>>>

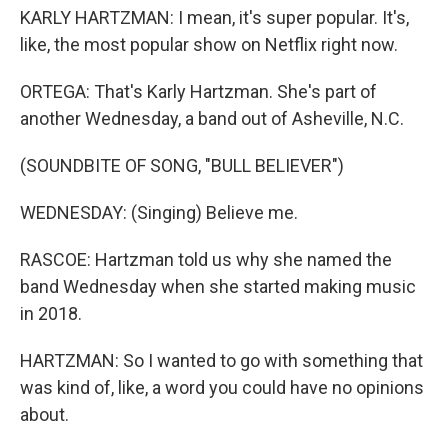
KARLY HARTZMAN: I mean, it's super popular. It's,
like, the most popular show on Netflix right now.
ORTEGA: That's Karly Hartzman. She's part of
another Wednesday, a band out of Asheville, N.C.
(SOUNDBITE OF SONG, "BULL BELIEVER")
WEDNESDAY: (Singing) Believe me.
RASCOE: Hartzman told us why she named the
band Wednesday when she started making music
in 2018.
HARTZMAN: So I wanted to go with something that
was kind of, like, a word you could have no opinions
about.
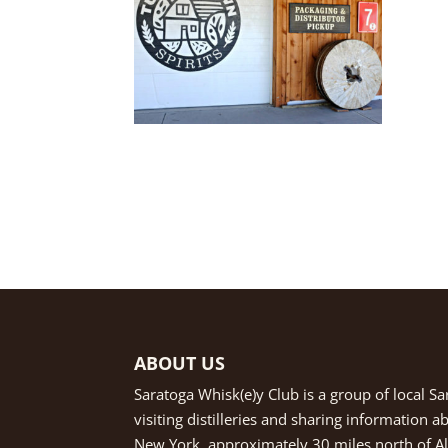
ABOUT US
Saratoga Whisk(e)y Club is a group of local S
visiting distilleries and sharing information 
New York, approximately 30 miles north of Alb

<<<

## Task goal
For this exercise, copy every line of the data that holds "like".

## Response area
like, the most popular show on Netflix right now.
was kind of, like, a word you could have no opinions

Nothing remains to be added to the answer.